» ACTIVITY
Copy nothing but the lines below running from the line containing "एक तेजी से डिजिटल" through the line containing "पाठक इस बात को समझने में सक्षम होंगे कि", both end lines included.

--*--

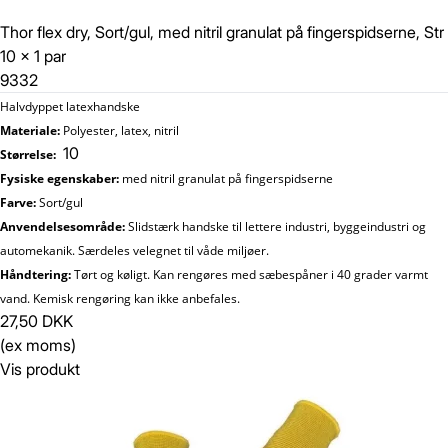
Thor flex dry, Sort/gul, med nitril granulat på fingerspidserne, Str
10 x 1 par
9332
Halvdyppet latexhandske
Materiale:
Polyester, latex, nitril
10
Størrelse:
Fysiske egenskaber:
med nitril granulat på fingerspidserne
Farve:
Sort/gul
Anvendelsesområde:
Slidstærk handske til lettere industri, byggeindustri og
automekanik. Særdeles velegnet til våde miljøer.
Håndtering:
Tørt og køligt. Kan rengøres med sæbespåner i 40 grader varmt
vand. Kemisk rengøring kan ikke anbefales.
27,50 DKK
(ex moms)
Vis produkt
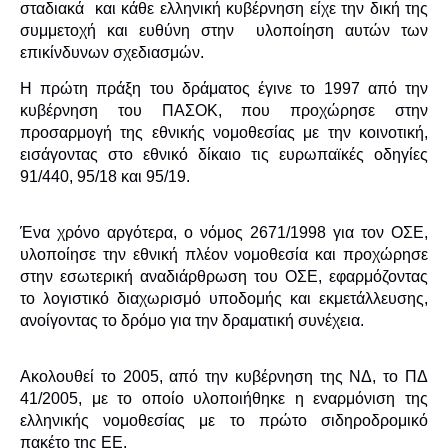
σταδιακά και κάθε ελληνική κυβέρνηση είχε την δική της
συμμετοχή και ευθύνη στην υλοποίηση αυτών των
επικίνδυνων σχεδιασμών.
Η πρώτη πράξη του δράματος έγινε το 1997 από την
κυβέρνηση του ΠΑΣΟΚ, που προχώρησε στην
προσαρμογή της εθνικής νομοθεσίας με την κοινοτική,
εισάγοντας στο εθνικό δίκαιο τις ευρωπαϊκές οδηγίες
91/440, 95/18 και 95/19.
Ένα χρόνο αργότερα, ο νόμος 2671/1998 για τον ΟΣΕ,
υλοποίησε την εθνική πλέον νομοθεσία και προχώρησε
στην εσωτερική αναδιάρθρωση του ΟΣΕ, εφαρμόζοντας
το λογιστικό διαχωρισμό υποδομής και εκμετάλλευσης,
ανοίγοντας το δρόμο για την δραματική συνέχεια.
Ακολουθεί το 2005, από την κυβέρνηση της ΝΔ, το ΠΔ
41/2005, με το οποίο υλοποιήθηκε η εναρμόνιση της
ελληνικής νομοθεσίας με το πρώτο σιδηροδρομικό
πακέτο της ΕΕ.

--*--

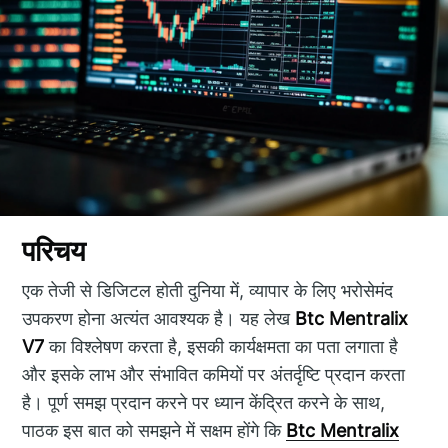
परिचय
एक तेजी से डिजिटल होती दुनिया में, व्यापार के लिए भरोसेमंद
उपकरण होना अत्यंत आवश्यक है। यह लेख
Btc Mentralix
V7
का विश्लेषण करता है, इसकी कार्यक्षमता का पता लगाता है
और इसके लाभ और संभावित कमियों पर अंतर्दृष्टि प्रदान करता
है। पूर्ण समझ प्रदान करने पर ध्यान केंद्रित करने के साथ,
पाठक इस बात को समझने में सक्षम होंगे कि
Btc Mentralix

--*--

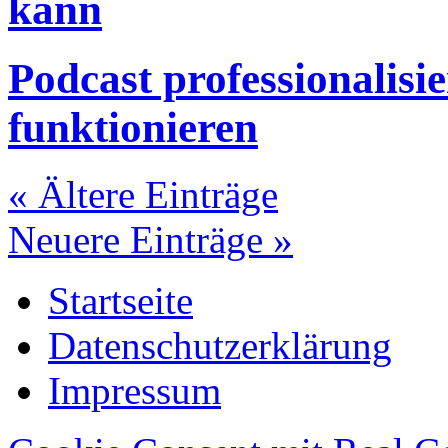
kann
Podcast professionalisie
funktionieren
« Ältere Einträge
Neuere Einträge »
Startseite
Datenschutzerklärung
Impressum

--*--

» REPLY TO THE EXERCISE
एक तेजी से डिजिटल होती दुनिया में, व्यापार के लिए भरोसेमंद
उपकरण होना अत्यंत आवश्यक है। यह लेख
Btc Mentralix
V7
का विश्लेषण करता है, इसकी कार्यक्षमता का पता लगाता है
और इसके लाभ और संभावित कमियों पर अंतर्दृष्टि प्रदान करता
है। पूर्ण समझ प्रदान करने पर ध्यान केंद्रित करने के साथ,
पाठक इस बात को समझने में सक्षम होंगे कि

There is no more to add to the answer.